Key Considerations for Founders

For startup founders, determining the number of shares to issue at incorporation is a critical decision that impacts ownership structure, employee incentives, and future funding potential. This memo outlines the key factors to consider when allocating shares in your new venture.

Understanding Startup Shares

What Are Startup Shares?

Shares represent ownership in a company, divided into smaller units that can be bought, sold, or distributed. The allocation of shares serves several important purposes:

Recognizing Founder Contributions

  1. Founders receive a significant portion of shares for initial company development
  2. Reflects the risk and effort of establishing the business

Employee Incentivization

  1. Shares can be part of compensation packages
  2. Creates long-term commitment and alignment with company success

Investor Attraction

  1. Provides a mechanism for equity financing
  2. Allows investors to gain ownership stake in exchange for capital

Share Allocation Strategy

Typical Share Structure

Most startups follow a standard approach:

  • Total Authorized Shares: 10 million
  • Employee Pool: 10%–20% (1–2 million shares)
  • Additional Reserves: Up to 10% (1 million shares)
  • Remaining Shares: Distributed among founders

Practical Example

Consider a three-founder startup:

  • Total Authorized Shares: 10 million
  • Employee Pool: 1.5 million shares (15%)
  • Additional Reserves: 1 million shares (10%)
  • Founders' Shares: 7.5 million shares (2.5 million per founder)

Important Distinctions

Authorized vs. Outstanding Shares

  • Authorized Shares: Maximum number of shares the company can issue
  • Outstanding Shares: Actual shares currently issued to shareholders

Key Recommendations

  1. Set Aside Adequate Reserves
    • Prepare for future hiring and potential executive additions
    • Avoid costly certificate of incorporation amendments
  2. Balance Ownership Carefully
    • Distribute shares to incentivize key contributors
    • Avoid over-dilution of founder equity
  3. Consider Future Funding
    • Maintain flexibility for investor negotiations
    • Preserve option to issue additional shares

Potential Scenarios

Unissued Shares Scenario

If additional reserves remain unissued:

  • Shares are held as treasury stock
  • Do not impact voting or ownership percentages
  • Provide future flexibility without legal complications

Conclusion

Determining the right number of shares requires careful consideration of:

  • Current team composition
  • Anticipated growth
  • Employee incentive strategies
  • Potential investor requirements

Consulting with legal and financial advisors can help refine your specific share allocation strategy.

Disclaimer: This memo provides general guidance.

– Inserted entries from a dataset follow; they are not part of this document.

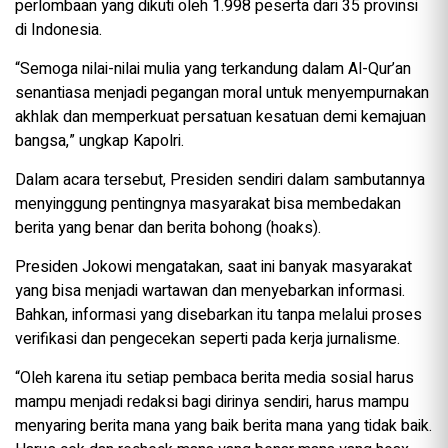
perlombaan yang dikuti oleh 1.998 peserta dari 35 provinsi
di Indonesia.
“Semoga nilai-nilai mulia yang terkandung dalam Al-Qur’an
senantiasa menjadi pegangan moral untuk menyempurnakan
akhlak dan memperkuat persatuan kesatuan demi kemajuan
bangsa,” ungkap Kapolri.
Dalam acara tersebut, Presiden sendiri dalam sambutannya
menyinggung pentingnya masyarakat bisa membedakan
berita yang benar dan berita bohong (hoaks).
Presiden Jokowi mengatakan, saat ini banyak masyarakat
yang bisa menjadi wartawan dan menyebarkan informasi.
Bahkan, informasi yang disebarkan itu tanpa melalui proses
verifikasi dan pengecekan seperti pada kerja jurnalisme.
“Oleh karena itu setiap pembaca berita media sosial harus
mampu menjadi redaksi bagi dirinya sendiri, harus mampu
menyaring berita mana yang baik berita mana yang tidak baik.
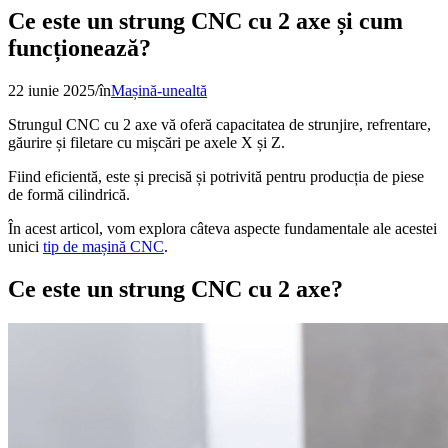
Ce este un strung CNC cu 2 axe și cum
funcționează?
22 iunie 2025
/
în
Mașină-unealtă
Strungul CNC cu 2 axe vă oferă capacitatea de strunjire, refrentare,
găurire și filetare cu mișcări pe axele X și Z.
Fiind eficientă, este și precisă și potrivită pentru producția de piese
de formă cilindrică.
În acest articol, vom explora câteva aspecte fundamentale ale acestei
unici
tip de mașină CNC
.
Ce este un strung CNC cu 2 axe?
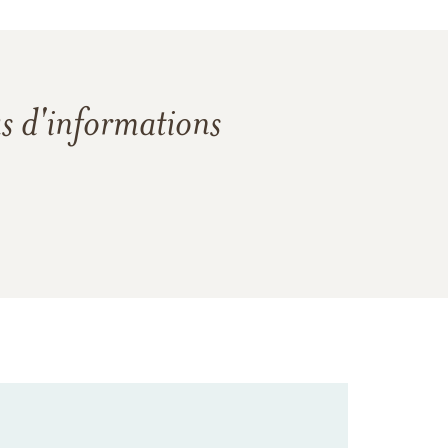
us d'informations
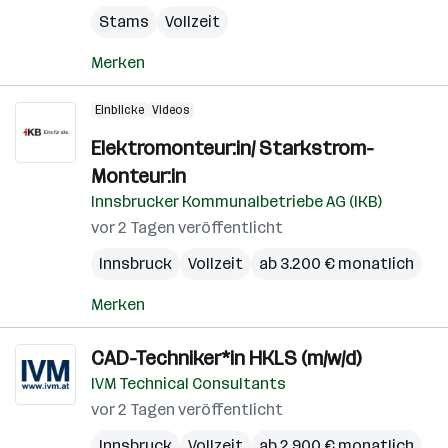
Stams
Vollzeit
Merken
Einblicke
Videos
Elektromonteur:in/ Starkstrom-
Monteur:in
Innsbrucker Kommunalbetriebe AG (IKB)
vor 2 Tagen veröffentlicht
Innsbruck
Vollzeit
ab 3.200 € monatlich
Merken
CAD-Techniker*in HKLS (m/w/d)
IVM Technical Consultants
vor 2 Tagen veröffentlicht
Innsbruck
Vollzeit
ab 2.900 € monatlich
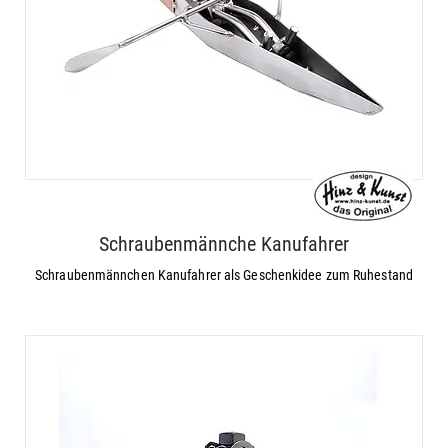
Schraubenmännche Kanufahrer
Schraubenmännchen Kanufahrer als Geschenkidee zum Ruhestand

Specific circumstances may require tailored legal advice.

Frequently Asked Questions

FAQs

Why do most startups authorize 10 million shares?

Ten million is a common standard because it allows for flexible allocations to founders, employees, and investors without needing early amendments to incorporation documents.

What happens if we run out of authorized shares?

You will need to amend your certificate of incorporation, which requires board and shareholder approval and additional filing fees.

Do unissued shares affect ownership percentages?

No. Only outstanding (issued) shares count toward ownership percentages. Unissued shares remain in the company’s treasury until granted.

How large should the employee equity pool be?

Most early-stage startups reserve 10%–20% for employee incentives, with flexibility depending on hiring plans and growth stage.